Esto más que un regalo para los empleados, se ha convertido en uno de los eventos más delicados del año, ya que el comportamiento de las personas está sometido a un examen total por parte de sus compañeros y superiores.
No siempre comida, bebida y mucha gente son sinónimos de una gran noche, ya que no deja de ser una extensión del trabajo y que la imagen que damos, se prolongará probablemente hasta el año siguiente.

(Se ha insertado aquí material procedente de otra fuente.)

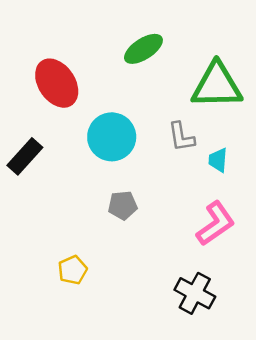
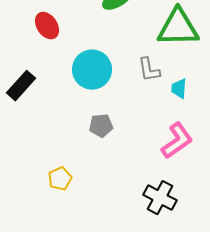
red ellipse: (57, 83) -> (47, 26), size x0.7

Desde AgioGlobal, hemos comprobado que este día es recibido por los empleados como una mezcla entre ilusión y temor. El 85% de los trabajadores piensa en un primer momento en no acudir, aunque finalmente, sólo el 5% decide no hacerlo.
Lo primero que debes de hacer es dejar de pensar en excusas para ausentarte. Si no asistes, se interpretará como una señal de dejadez y de antisocial.
Así que mejor empieza a pensar en el modelito que lucirás. Puedes dejar la ropa seria en casa, pero tampoco es momento de escotes o vaqueros.
Mide lo que bebes. No te pases toda la noche a base de zumo de naranja, pero pasarse con las copas no es la mejor opción. Si te pasas con el alcohol, habrá más posibilidades de que acabes conrfensándole a tu jefe lo poco que lo aguantas y que tu imitación de Michael Jackson sea lo más comentado al día siguiente.
Ten cuidado con las conversaciones. Aprovecha para hablar con gente que normalmente no lo haces, pero no toques temas conflictivos como política o religión.
No olvides tampoco que el típico compañero que va con la cámara de fotos a todos lados está presente, y que en situaciones como ésta, ser pillado en situacines comprometidas es más fácil.
Por último, retírate a tiempo. Seguramente al día siguiente hay que volver a la oficina, y una retirada a tiempo es siempre una victoria.
Si más o menos estás atento a estos detalles, el evento tampoco tiene que ser tan malo. Relájate y disfruta lo que puedas.